Broad Institute To Release Genome Analysis Toolkit 4 As Open Source Resource To Accelerate Research
By Bio-IT World Staff
May 24, 2017 | The Broad Institute of MIT and Harvard will release version 4 of the industry-leading Genome Analysis Toolkit under an open source software license. The software package, designated GATK4, contains new tools and rebuilt architecture. It is available currently as an alpha preview on the Broad Institute’s GATK website, with a beta release expected in mid-June.
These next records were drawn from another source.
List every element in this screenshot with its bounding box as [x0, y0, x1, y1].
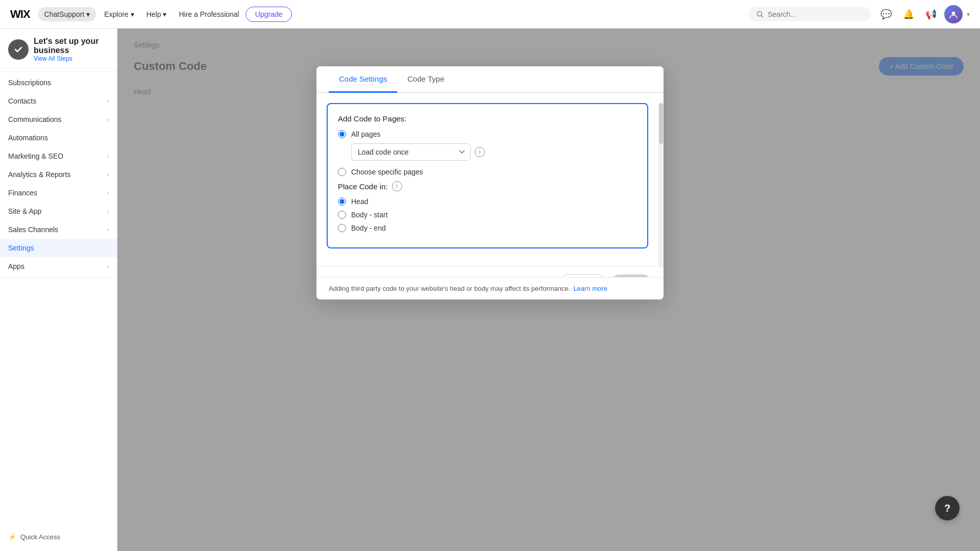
- head-label: Head: [351, 197, 368, 206]
- wix-logo: WIX: [10, 8, 30, 21]
- chevron-right-icon: ›: [107, 208, 109, 214]
- chevron-right-icon: ›: [107, 190, 109, 196]
- hire-professional-link[interactable]: Hire a Professional: [173, 7, 245, 21]
- chevron-down-icon: ▾: [131, 10, 134, 18]
- modal-scrollbar-thumb[interactable]: [659, 103, 663, 144]
- chevron-right-icon: ›: [107, 153, 109, 159]
- place-code-section: Place Code in: i Head Body - start: [338, 181, 637, 232]
- sidebar-item-subscriptions[interactable]: Subscriptions: [0, 73, 117, 92]
- broadcast-icon-button[interactable]: 📢: [922, 5, 940, 23]
- help-fab-button[interactable]: ?: [935, 496, 960, 520]
- chevron-right-icon: ›: [107, 116, 109, 122]
- workspace-label: ChatSupport: [44, 10, 85, 18]
- chat-icon-button[interactable]: 💬: [877, 5, 895, 23]
- sidebar-footer: ⚡ Quick Access: [0, 523, 117, 551]
- specific-pages-radio[interactable]: [338, 168, 346, 176]
- setup-title: Let's set up your business: [34, 37, 109, 55]
- specific-pages-radio-row: Choose specific pages: [338, 168, 637, 176]
- chevron-right-icon: ›: [107, 263, 109, 269]
- modal-content-area: Add Code to Pages: All pages Load code o…: [316, 93, 664, 266]
- sidebar-item-marketing-seo[interactable]: Marketing & SEO ›: [0, 147, 117, 165]
- modal-tabs: Code Settings Code Type: [316, 66, 664, 93]
- modal-scrollbar-track[interactable]: [658, 103, 664, 266]
- search-input[interactable]: [768, 10, 860, 18]
- sidebar-item-apps[interactable]: Apps ›: [0, 257, 117, 276]
- specific-pages-label: Choose specific pages: [351, 168, 423, 176]
- tab-code-settings[interactable]: Code Settings: [329, 66, 397, 93]
- warning-text: Adding third party code to your website'…: [329, 285, 570, 292]
- quick-access-icon: ⚡: [8, 533, 16, 541]
- sidebar-item-contacts[interactable]: Contacts ›: [0, 92, 117, 110]
- sidebar-item-settings[interactable]: Settings: [0, 239, 117, 257]
- upgrade-button[interactable]: Upgrade: [246, 7, 292, 22]
- help-link[interactable]: Help ▾: [140, 7, 173, 21]
- load-code-dropdown[interactable]: Load code once Load code on each new pag…: [351, 143, 471, 161]
- view-all-steps-link[interactable]: View All Steps: [34, 55, 109, 62]
- body-end-label: Body - end: [351, 224, 386, 232]
- chevron-right-icon: ›: [107, 171, 109, 178]
- main-content: Settings Custom Code + Add Custom Code H…: [117, 29, 980, 551]
- load-code-select-wrap: Load code once Load code on each new pag…: [351, 143, 637, 161]
- chevron-right-icon: ›: [107, 98, 109, 104]
- sidebar-item-sales-channels[interactable]: Sales Channels ›: [0, 220, 117, 239]
- business-setup-banner: Let's set up your business View All Step…: [0, 29, 117, 69]
- avatar-button[interactable]: [944, 5, 963, 23]
- sidebar-item-site-app[interactable]: Site & App ›: [0, 202, 117, 220]
- head-radio-row: Head: [338, 197, 637, 206]
- chevron-down-icon: ▾: [86, 10, 90, 18]
- all-pages-radio-row: All pages: [338, 130, 637, 138]
- top-navigation: WIX ChatSupport ▾ Explore ▾ Help ▾ Hire …: [0, 0, 980, 29]
- add-to-pages-heading: Add Code to Pages:: [338, 114, 637, 123]
- place-code-label: Place Code in:: [338, 182, 388, 191]
- svg-point-0: [757, 11, 762, 16]
- place-code-info-icon[interactable]: i: [392, 181, 402, 191]
- search-bar: [748, 7, 871, 21]
- nav-icons: 💬 🔔 📢 ▾: [877, 5, 970, 23]
- svg-line-1: [762, 15, 764, 17]
- body-start-radio[interactable]: [338, 211, 346, 219]
- avatar-icon: [949, 10, 958, 19]
- body-start-label: Body - start: [351, 211, 388, 219]
- head-radio[interactable]: [338, 197, 346, 206]
- search-icon: [756, 11, 764, 18]
- sidebar-item-finances[interactable]: Finances ›: [0, 184, 117, 202]
- body-end-radio-row: Body - end: [338, 224, 637, 232]
- svg-point-2: [952, 11, 955, 15]
- add-code-to-pages-section: Add Code to Pages: All pages Load code o…: [327, 103, 648, 248]
- checkmark-icon: [14, 45, 23, 54]
- learn-more-link[interactable]: Learn more: [573, 285, 607, 292]
- sidebar: Let's set up your business View All Step…: [0, 29, 117, 551]
- notifications-icon-button[interactable]: 🔔: [899, 5, 918, 23]
- custom-code-modal: Code Settings Code Type Add Code to Page…: [316, 66, 664, 299]
- modal-form-area: Add Code to Pages: All pages Load code o…: [316, 103, 658, 266]
- all-pages-label: All pages: [351, 130, 381, 138]
- explore-link[interactable]: Explore ▾: [98, 7, 140, 21]
- sidebar-item-automations[interactable]: Automations: [0, 129, 117, 147]
- tab-code-type[interactable]: Code Type: [397, 66, 454, 93]
- place-code-header: Place Code in: i: [338, 181, 637, 191]
- load-code-info-icon[interactable]: i: [475, 147, 485, 157]
- workspace-button[interactable]: ChatSupport ▾: [38, 7, 96, 21]
- all-pages-radio[interactable]: [338, 130, 346, 138]
- quick-access-label: Quick Access: [20, 533, 60, 541]
- warning-bar: Adding third party code to your website'…: [316, 277, 664, 299]
- chevron-down-icon: ▾: [967, 11, 970, 18]
- sidebar-item-analytics-reports[interactable]: Analytics & Reports ›: [0, 165, 117, 184]
- question-mark-icon: ?: [944, 503, 950, 514]
- chevron-right-icon: ›: [107, 227, 109, 233]
- setup-progress-icon: [8, 39, 29, 60]
- quick-access-item[interactable]: ⚡ Quick Access: [8, 529, 109, 545]
- body-end-radio[interactable]: [338, 224, 346, 232]
- chevron-down-icon: ▾: [163, 10, 166, 18]
- body-start-radio-row: Body - start: [338, 211, 637, 219]
- sidebar-item-communications[interactable]: Communications ›: [0, 110, 117, 129]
Broad engineers announced the upgrade, as well as the decision to release the tool as an open source product, at the Bio-IT World Conference & Expo today.
The new version is built on a new architecture, allowing significant streamlining of individual tools and support for performance-enhancing technologies such as Apache Spark. This new framework brings improvements to parallelization, capitalizing on cloud deployment and making the process of analyzing vast amounts of genomic data easier, faster, and more efficient.
“We wanted to remove traditional barriers of scale while offering the same high level of data quality our users expect.” wrote Eric Banks, Senior Director of Data Sciences and Data Engineering at Broad and a creator of the original GATK software package. “Thanks to the rapid adoption of cloud computing, researchers can finally do away with many of the infrastructure-related complications that have hampered progress, especially at smaller institutions and startups.”
Fully open source software
GATK4 will be released as a fully open source product, thanks in part to a collaboration between Broad Institute and Intel Corporation to advance high-performance analytics so researchers can study massive amounts of genomic data from diverse sources worldwide.
At the Intel-Broad Center for Genomic Data Engineering, software engineers and researchers have spent the last several months building, optimizing, and widely sharing new tools and infrastructure to help scientists integrate and process genomic data. GATK4 has benefited from this collaboration, which has helped engineers optimize best practices in hardware and software for genome analytics to make it possible to combine and use research data sets that reside on private, public, and hybrid clouds.